Intervistato dalla Gazzetta dello Sport, il centrocampista ucraino, in giallorosso nel 2019/2020, racconta i giorni di terrore vissuti durante il conflitto nei giorni in cui è venuta alla luce la figlia Amenia.
Jevhen Shakhov si racconta ai taccuini della Rosea fino al racconto del 24 febbraio, il giorno dell’attacco russo: “Io e mia moglie viviamo ad Atene, ma desideravamo che la bambina nascesse a Kiev, la nostra città. Così, qualche settimana fa Alona è tornata dai suoi genitori: ci tenevamo in contatto via telefono. Io, nel frattempo, continuavo ad allenarmi, ma ero pronto per volare in Ucraina quando sarebbe stata sul punto di partorire Il 24 febbraio Alona piangeva, diceva che l’attacco russo era iniziato. Da lì, ho vissuto giorni di terrore. Tutta la mia famiglia era in pericolo, mi sentivo impotente di fronte a questa situazione. Prima del ricovero in un ospedale di Kiev, mia moglie – incinta da nove mesi – si è dovuta rifugiare nei bunker, con la nostra bambina che sarebbe potuta nascere da un momento all’altro. Io non ho potuto assistere alla nascita di mia figlia, se fossi entrato in Ucraina non ne sarei più uscito in virtù della chiamata alle armi”
Su Gazzetta.it, nell’intervista curata da Francesco Calvi, Shakhov continua il racconto: “Dopo la nascita di Amenia, con Alona abbiamo deciso di incontrarci sul confine rumeno. Mia moglie e mia figlia hanno dovuto trascorrere cinque giorni in auto: due per uscire dall’Ucraina, altri tre per arrivare ad Atene. A prendersi cura di loro è stato mio fratello, che ha guidato da Kiev verso il confine: il viaggio è lunghissimo perché ci sono decine di posti di blocco, un traffico indescrivibile e, soprattutto, tanta paura. Da un momento all’altro potrebbe cadere una bomba, bisogna fare attenzione al tragitto che si sceglie. Il 9 marzo ho incontrato loro per poi proseguire alla volta della Grecia. La bambina, nata da pochi giorni e reduce da un lungo viaggio, non sarebbe potuta salire su un aereo: così, sono tornato al volante per raggiungere Atene”.

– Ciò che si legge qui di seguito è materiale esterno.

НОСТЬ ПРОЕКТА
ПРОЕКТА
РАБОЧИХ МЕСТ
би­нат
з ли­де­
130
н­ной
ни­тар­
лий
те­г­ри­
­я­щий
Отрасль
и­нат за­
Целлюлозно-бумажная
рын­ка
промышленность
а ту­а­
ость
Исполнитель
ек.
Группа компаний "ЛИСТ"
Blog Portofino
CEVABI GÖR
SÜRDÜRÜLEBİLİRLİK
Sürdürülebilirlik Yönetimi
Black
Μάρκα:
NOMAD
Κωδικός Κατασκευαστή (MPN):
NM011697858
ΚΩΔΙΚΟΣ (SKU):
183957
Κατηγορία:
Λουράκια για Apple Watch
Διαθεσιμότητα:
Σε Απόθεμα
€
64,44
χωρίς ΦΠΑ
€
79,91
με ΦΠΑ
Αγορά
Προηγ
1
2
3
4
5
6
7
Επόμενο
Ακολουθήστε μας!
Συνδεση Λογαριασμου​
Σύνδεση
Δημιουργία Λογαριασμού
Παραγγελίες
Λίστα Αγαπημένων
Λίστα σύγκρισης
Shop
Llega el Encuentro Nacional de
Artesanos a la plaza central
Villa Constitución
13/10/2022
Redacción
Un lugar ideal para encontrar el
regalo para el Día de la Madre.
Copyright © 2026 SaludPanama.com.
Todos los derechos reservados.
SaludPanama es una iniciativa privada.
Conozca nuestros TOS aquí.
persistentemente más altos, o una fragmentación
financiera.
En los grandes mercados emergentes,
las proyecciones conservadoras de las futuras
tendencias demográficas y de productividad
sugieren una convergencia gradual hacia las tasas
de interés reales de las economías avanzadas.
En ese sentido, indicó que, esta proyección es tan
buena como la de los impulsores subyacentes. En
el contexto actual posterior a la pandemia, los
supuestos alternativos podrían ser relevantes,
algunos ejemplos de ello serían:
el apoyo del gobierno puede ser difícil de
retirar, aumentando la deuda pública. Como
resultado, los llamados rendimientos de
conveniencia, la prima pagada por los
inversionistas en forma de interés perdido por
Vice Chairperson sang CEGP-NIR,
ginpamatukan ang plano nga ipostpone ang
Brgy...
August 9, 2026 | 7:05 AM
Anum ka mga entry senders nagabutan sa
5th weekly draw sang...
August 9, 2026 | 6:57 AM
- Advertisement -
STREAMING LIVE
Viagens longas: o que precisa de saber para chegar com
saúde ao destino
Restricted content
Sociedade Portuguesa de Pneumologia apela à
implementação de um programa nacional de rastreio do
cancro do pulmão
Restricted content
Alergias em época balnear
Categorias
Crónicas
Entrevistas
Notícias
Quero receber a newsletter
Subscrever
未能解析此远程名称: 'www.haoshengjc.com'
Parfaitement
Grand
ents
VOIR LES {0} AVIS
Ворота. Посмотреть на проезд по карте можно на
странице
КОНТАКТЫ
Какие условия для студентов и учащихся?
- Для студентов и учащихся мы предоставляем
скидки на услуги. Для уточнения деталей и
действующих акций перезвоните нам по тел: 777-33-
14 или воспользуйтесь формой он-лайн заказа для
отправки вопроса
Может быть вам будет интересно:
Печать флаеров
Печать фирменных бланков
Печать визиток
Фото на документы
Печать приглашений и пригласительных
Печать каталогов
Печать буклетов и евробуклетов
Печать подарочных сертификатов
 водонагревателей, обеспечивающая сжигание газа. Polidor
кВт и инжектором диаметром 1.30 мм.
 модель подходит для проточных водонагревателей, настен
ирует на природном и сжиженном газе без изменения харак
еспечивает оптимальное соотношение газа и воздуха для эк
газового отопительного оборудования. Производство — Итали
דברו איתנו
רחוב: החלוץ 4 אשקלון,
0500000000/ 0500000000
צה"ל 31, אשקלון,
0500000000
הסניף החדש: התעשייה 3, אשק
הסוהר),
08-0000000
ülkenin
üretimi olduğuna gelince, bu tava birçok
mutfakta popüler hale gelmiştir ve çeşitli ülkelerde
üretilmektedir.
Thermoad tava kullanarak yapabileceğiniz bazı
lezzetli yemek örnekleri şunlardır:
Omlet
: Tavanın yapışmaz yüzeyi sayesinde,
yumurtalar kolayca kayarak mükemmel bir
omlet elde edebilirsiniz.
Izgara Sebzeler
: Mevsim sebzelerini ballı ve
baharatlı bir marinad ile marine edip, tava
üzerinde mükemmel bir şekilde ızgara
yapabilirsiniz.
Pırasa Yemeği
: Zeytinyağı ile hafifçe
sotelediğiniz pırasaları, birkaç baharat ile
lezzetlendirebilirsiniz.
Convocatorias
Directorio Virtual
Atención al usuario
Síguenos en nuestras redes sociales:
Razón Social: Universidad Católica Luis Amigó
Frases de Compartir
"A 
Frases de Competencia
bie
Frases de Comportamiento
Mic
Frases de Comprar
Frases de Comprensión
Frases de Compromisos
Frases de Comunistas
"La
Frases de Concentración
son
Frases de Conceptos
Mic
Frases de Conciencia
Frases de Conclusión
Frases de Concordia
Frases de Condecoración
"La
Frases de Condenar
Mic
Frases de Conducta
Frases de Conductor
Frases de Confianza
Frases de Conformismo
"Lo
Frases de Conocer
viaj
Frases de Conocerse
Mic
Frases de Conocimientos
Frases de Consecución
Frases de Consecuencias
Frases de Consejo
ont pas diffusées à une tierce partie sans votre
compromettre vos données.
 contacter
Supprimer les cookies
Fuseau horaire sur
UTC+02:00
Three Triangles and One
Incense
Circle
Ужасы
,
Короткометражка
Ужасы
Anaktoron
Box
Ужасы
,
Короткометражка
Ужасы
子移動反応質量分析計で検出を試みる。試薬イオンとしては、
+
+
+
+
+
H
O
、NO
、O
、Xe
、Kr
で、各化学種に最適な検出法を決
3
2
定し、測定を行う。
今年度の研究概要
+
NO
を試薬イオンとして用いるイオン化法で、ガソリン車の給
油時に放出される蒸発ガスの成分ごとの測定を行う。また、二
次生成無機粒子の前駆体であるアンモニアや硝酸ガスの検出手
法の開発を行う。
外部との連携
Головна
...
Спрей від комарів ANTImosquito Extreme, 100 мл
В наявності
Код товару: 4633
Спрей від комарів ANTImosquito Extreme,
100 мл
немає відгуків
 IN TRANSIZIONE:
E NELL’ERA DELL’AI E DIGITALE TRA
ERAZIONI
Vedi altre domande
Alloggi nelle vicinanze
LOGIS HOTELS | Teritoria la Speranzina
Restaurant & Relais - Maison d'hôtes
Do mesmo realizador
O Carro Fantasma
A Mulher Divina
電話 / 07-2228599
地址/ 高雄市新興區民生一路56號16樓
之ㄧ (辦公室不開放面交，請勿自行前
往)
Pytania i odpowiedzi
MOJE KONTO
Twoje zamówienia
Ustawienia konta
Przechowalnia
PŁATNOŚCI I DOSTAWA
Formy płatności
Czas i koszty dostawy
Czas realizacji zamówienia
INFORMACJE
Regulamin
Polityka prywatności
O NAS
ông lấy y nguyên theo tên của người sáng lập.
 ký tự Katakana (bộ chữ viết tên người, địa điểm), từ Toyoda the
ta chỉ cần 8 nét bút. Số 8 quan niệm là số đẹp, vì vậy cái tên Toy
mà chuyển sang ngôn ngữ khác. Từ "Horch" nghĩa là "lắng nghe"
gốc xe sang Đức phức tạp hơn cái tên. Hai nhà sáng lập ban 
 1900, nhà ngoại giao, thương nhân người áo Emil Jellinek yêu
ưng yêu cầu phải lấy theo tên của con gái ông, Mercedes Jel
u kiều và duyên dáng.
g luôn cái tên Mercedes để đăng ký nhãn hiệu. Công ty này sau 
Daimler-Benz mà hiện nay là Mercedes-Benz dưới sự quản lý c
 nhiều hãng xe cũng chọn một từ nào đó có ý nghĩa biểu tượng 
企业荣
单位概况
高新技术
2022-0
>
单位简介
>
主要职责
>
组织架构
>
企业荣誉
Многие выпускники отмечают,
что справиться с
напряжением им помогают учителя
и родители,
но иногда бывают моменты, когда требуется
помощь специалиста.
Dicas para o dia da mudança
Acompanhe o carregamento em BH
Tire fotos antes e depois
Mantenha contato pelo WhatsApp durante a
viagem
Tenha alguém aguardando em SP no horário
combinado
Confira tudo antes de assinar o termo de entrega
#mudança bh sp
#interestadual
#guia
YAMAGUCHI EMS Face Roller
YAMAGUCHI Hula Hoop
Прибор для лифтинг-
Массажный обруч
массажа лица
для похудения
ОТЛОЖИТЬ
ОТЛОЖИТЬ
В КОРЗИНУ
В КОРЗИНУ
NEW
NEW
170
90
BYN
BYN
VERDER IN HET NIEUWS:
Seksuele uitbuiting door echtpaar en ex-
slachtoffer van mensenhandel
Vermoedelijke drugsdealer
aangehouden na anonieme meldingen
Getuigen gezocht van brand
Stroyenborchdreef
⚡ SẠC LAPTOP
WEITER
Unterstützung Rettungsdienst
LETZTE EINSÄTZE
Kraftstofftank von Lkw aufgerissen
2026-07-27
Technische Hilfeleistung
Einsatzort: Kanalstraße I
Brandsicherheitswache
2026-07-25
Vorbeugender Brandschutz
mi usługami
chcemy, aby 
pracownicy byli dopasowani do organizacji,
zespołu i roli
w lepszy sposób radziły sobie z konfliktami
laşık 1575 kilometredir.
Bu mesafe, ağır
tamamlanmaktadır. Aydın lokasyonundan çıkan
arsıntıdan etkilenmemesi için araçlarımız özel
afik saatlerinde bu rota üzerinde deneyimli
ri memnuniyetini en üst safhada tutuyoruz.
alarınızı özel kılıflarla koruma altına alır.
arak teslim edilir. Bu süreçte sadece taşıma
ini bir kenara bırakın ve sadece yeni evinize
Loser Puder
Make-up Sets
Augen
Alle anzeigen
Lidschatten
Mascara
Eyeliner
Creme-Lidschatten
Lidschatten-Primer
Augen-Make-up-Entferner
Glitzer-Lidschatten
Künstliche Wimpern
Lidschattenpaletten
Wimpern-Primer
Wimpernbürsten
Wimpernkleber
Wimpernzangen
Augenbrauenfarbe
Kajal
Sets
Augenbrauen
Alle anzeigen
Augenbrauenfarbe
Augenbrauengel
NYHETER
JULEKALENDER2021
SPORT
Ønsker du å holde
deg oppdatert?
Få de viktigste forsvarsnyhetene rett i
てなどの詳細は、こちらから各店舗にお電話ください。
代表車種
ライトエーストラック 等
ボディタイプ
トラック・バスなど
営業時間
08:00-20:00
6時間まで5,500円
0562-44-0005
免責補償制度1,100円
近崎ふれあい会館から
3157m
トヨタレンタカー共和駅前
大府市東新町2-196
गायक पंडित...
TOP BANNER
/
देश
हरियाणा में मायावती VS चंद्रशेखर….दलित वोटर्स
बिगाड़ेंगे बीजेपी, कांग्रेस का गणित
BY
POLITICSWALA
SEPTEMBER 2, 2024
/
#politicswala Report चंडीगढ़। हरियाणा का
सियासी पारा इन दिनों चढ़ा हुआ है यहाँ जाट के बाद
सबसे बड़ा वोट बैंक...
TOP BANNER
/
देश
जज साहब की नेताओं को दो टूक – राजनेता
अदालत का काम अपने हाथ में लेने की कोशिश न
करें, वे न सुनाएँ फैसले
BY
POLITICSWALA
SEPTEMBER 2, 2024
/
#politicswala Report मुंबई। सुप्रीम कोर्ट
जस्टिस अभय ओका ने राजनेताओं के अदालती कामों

L’emozione di aver portato Alona e Amenia ad Atene fa però il paio con la paura: “Mio padre e mio fratello rientrano nella categoria di soggetti arruolabili e, pertanto, sono dovuti rimanere in città. Mia madre non ha intenzione di lasciarli soli, telefono continuamente per sapere se stanno bene. È dura non poterli avere vicino, temere il peggio e non avere modo di intervenire. Mi fa rabbia, al tempo stesso, sentir parlare di fake news e immagini fasulle: io e mia moglie riceviamo quotidianamente notizie attendibili e video spaventosi dai nostri parenti. Due milioni e mezzo di persone sono fuggite in cerca di riparo: questo dato dovrebbe bastare per spiegare la paura della mia gente. L’Ucraina ha bisogno di aiuto. Non si tratta di una guerra per difendere la nostra terra, ma la nostra libertà”.